Sunday, February 12, 2012

In the Heights - Toronto Centre For the Arts

Theatre has the power to change your life. It has changed mine. 
I remember the first time I saw RENT I had listened to all the songs and knew all the words before I stepped in the door. I sat and watched in wonder, I was transported in to this world. When the dancer sang the song 'Out Tonight' and she screamed at the chorus about how you go out and all the noise from the lovers and babies DIEEEEEEEEES I still remember my heart jumping. When the show was over I was crying so hard I was unable to stand. 

I remember watching the Elton John ballet LOVE LIES BLEEDING and realizing the power of dance, the effortless movements making me forget my seat, forget my body, until I was moving with them. 

I remember watching AVENUE Q for the first time about a million seats away from the stage and laughing my head off, drinking in the whole show and loving every second. 

I remember sitting in the beautiful huge new theatre downtown one hot night in summer watching NEXT TO NORMAL and feeling something I hadn't felt for a long time when the show woke me up, made me feel alive again, and for the next two months I listened to the songs every day until I knew every word, every breath. 

I remember traveling to London to see EQUUS and the border agent asking what I planned to do on my trip. When I said "See a play" she said "That's a long way to come to see a play.". It was worth it, to see emotion conveyed like that, to see someone check themselves at the door and totally become someone else was something I hadn't seen before. 

I remember going to see BARE at the University of Toronto's theatre and liking it so much I went again and again.
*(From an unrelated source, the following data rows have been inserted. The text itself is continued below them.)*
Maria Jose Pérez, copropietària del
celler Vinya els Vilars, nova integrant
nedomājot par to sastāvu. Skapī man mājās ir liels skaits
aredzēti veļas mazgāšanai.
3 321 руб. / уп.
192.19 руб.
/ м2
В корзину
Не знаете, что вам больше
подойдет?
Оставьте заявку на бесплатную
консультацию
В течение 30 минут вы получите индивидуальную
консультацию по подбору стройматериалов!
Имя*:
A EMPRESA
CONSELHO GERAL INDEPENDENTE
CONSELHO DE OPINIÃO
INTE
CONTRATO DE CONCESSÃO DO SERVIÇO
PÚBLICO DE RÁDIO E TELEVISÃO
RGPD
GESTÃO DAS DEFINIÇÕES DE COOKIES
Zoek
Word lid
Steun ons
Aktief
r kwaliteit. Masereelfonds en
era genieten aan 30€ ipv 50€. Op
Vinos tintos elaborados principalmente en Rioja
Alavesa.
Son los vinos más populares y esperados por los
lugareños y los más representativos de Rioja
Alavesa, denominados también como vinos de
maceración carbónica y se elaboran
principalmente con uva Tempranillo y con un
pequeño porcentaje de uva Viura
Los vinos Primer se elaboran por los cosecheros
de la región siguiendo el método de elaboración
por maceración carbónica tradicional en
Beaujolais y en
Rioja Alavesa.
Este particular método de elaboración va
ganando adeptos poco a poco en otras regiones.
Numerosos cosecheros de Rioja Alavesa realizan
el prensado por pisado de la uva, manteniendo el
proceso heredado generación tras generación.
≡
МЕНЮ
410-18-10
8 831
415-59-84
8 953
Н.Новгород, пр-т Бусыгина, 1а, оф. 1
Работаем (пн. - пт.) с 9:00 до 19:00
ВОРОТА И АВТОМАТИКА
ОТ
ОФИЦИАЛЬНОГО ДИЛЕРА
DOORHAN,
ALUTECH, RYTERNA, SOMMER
I remember waiting outside for autographs and pictures, going back and taking friends, parents. 

And so you take chances, and you keep going to shows, and you keep seeing what's out there. 

And even though you're tired and it's freezing cold outside, you spend $90 and travel 45 minutes up town to go see IN THE HEIGHTS.  And it's tired and predictable and unrelateable and overwrought and you can't help but wondering why you bothered.